Speaking at a Waterstones event in London on Friday evening, Fire and Fury author Michael Wolff suggested the ongoing Russia investigation could trigger the President’s biggest crisis yet before November.
While discussing the incredibly high turnover rate of White House staff, host Armando Iannucci asked Wolff what he thought of Jared Kushner and Ivanka Trump, who are among the most influential people in the President’s inner circle.
Describing the couple as “the most entitled people on earth”, Wolff claimed they have “not one scintilla of relevant experience to this job. Not one. And suddenly they are the most important people in the world.”
Iannucci said: “Do you think if the chips were down, Trump will, in the end, fire his own daughter?”
Wolff replied: “I think that there is a pretty good possibility at this point that Jared will be indicted.
“So the more direct question is will Trump throw his son-in-law under the bus, and then the corollary to that is, will his son-in-law throw his father-in-law under the bus?
“And I think the answer to both of those questions is ‘yes’.”

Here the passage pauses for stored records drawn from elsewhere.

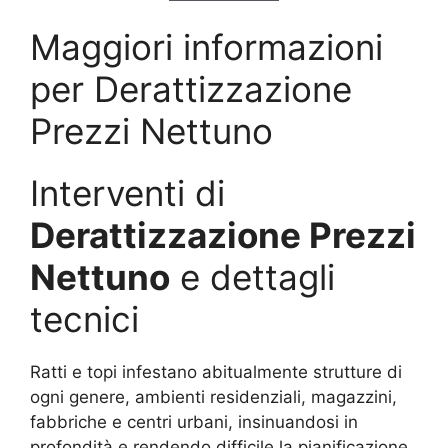
Maggiori informazioni
per Derattizzazione
Prezzi Nettuno
Interventi di
Derattizzazione Prezzi
Nettuno
e dettagli
tecnici
Ratti e topi infestano abitualmente strutture di
ogni genere, ambienti residenziali, magazzini,
fabbriche e centri urbani, insinuandosi in
profondità e rendendo difficile la pianificazione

Wolff was then asked if he thought we will ever “get to the end of a Trump administration”.
“Yes, we will get to the end of it, when that end is...” he said.
“I think you can think out to [mid-term elections in] November and I think now until then may well be the bloodiest time in this administration.”

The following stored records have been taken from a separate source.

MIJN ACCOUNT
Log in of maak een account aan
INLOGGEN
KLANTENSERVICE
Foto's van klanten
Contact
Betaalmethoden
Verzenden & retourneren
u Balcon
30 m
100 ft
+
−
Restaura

Trump said on Friday he will leave it to White House Chief of Staff John Kelly to settle a security clearance dispute involving Kushner, but left little doubt he wants the case settled in a way that allows Kushner to keep his job.
Problems with security clearance for White House aides surfaced this month in fallout over the abrupt resignation of White House staff secretary Rob Porter over allegations of domestic abuse against two former wives, reports Reuters.

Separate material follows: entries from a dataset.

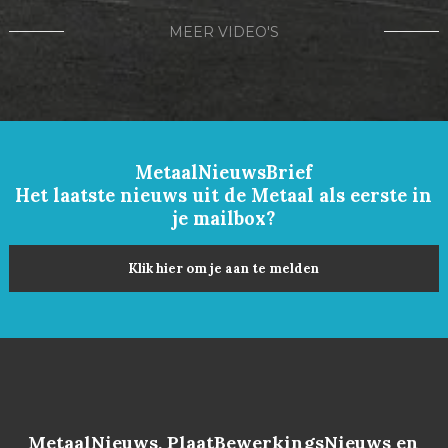
MEER VIDEO'S
MetaalNieuwsBrief
Het laatste nieuws uit de Metaal als eerste in
je mailbox?
Klik hier om je aan te melden
MetaalNieuws, PlaatBewerkingsNieuws en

Kushner is one of dozens of aides operating under an interim clearance, not yet fully cleared due to complications in their backgrounds. In the case of Kushner, a wealthy New York businessman, his financial links have taken a long time to examine.
Kelly set Friday as the deadline for adjudicating the cases of Kushner and others in clearance limbo. A source familiar with the matter said earlier this week that the situation had caused tensions between Kushner and Kelly.
Trump, at a joint news conference with visiting Australian Prime Minister Malcolm Turnbull, said Kelly “respects Jared a lot and General Kelly will make that call” on how to resolve the issue.
With Kelly seated nearby, Trump said: “I have no doubt he will make the right decision.”
Trump heaped praise on Kushner, a leader in the administration’s attempts to resurrect moribund Israeli-Palestinian peace talks. He noted that Kushner does not receive a salary.